This work addresses the testing challenge of high-dimensional, non-deterministic, and computationally expensive software systems—exemplified by the CARLA autonomous driving simulator—where latent variables and variable interactions undermine causal inference. Existing causal testing methods assume full observability and absence of interactions, rendering them inapplicable to realistic, partially observable settings. To overcome this, we introduce effect modification analysis and instrumental variable methods into software causal testing for the first time, establishing a robust verification framework capable of modeling latent variables and identifying interaction effects. Crucially, our approach requires neither full log recording nor source-code instrumentation; it achieves reliable validation of three system-level requirements in CARLA using only limited, controlled data under low observability. As a result, it substantially reduces dependence on large-scale test data and strong observability assumptions, advancing practical causal testing for complex cyber-physical systems.

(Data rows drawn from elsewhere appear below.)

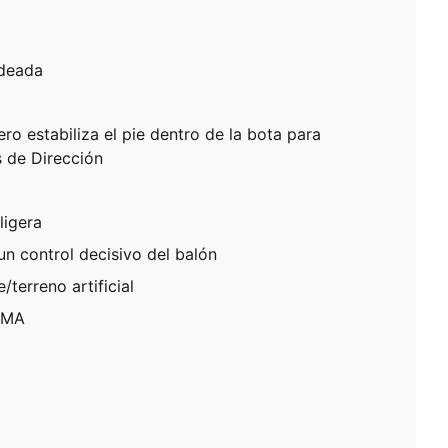
ndeada
ro estabiliza el pie dentro de la bota para
s de Dirección
ligera
un control decisivo del balón
/terreno artificial
PUMA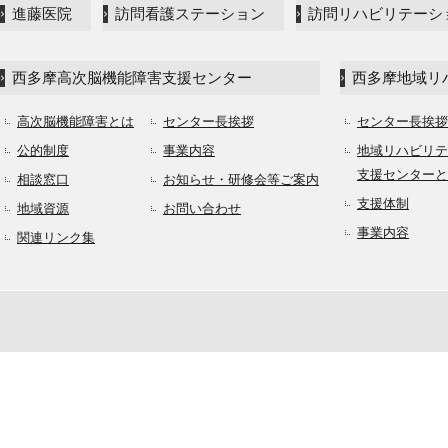
進藤医院
訪問看護ステーション
訪問リハビリテーシ
西多摩高次脳機能障害支援センター
西多摩地域リ
高次脳機能障害とは
センター長挨拶
センター長挨拶
公的制度
事業内容
地域リハビリテ
支援センターと
相談窓口
お知らせ・研修会等ご案内
支援体制
地域資源
お問い合わせ
事業内容
関連リンク集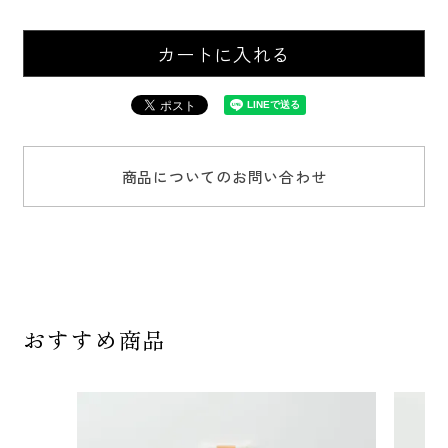
カートに入れる
商品についてのお問い合わせ
おすすめ商品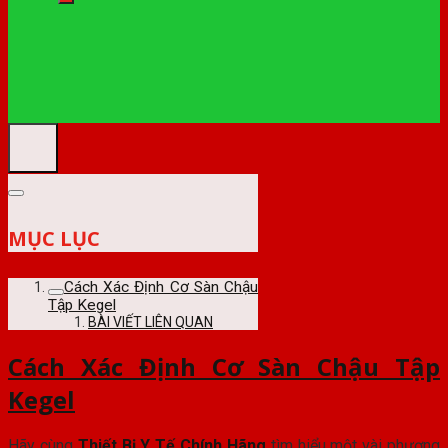
MỤC LỤC
Cách Xác Định Cơ Sàn Chậu
Tập Kegel
BÀI VIẾT LIÊN QUAN
Cách Xác Định Cơ Sàn Chậu Tập
Kegel
Hãy cùng
Thiết Bị Y Tế Chính Hãng
tìm hiểu một vài phương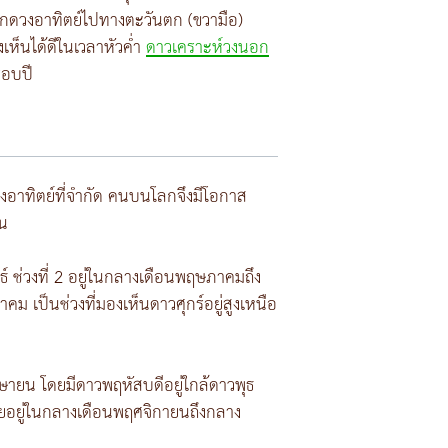
จากดวงอาทิตย์ไปทางตะวันตก (ขวามือ)
เห็นได้ดีในเวลาหัวค่ำ
ดาวเคราะห์วงนอก
รอบปี
งอาทิตย์ที่จำกัด คนบนโลกจึงมีโอกาส
้น
ันธ์ ช่วงที่ 2 อยู่ในกลางเดือนพฤษภาคมถึง
คม เป็นช่วงที่มองเห็นดาวศุกร์อยู่สูงเหนือ
เมษายน โดยมีดาวพฤหัสบดีอยู่ใกล้ดาวพุธ
้ายอยู่ในกลางเดือนพฤศจิกายนถึงกลาง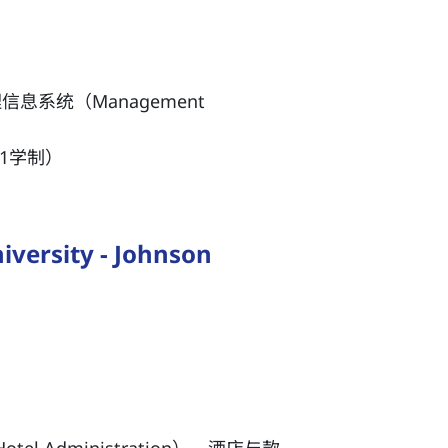
管理信息系统（Management
1学制）
rsity - Johnson
el Administration）、酒店与款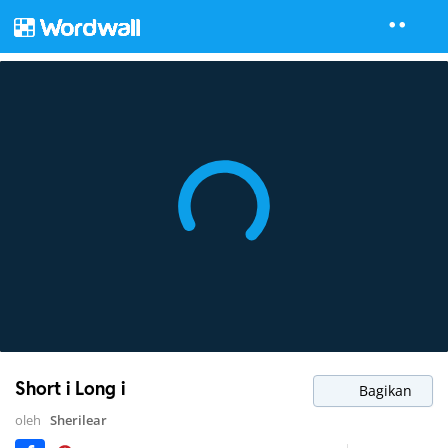
Short i Long i
Bagikan
oleh
Sherilear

Software systems with large parameter spaces, nondeterminism and high computational cost are challenging to test. Recently, software testing techniques based on causal inference have been successfully applied to systems that exhibit such characteristics, including scientific models and autonomous driving systems. One significant limitation is that these are restricted to test properties where all of the variables involved can be observed and where there are no interactions between variables. In practice, this is rarely guaranteed; the logging infrastructure may not be available to record all of the necessary runtime variable values, and it can often be the case that an output of the system can be affected by complex interactions between variables. To address this, we leverage two additional concepts from causal inference, namely effect modification and instrumental variable methods. We build these concepts into an existing causal testing tool and conduct an evaluative case study which uses the concepts to test three system-level requirements of CARLA, a high-fidelity driving simulator widely used in autonomous vehicle development and testing. The results show that we can obtain reliable test outcomes without requiring large amounts of highly controlled test data or instrumentation of the code, even when variables interact with each other and are not recorded in the test data.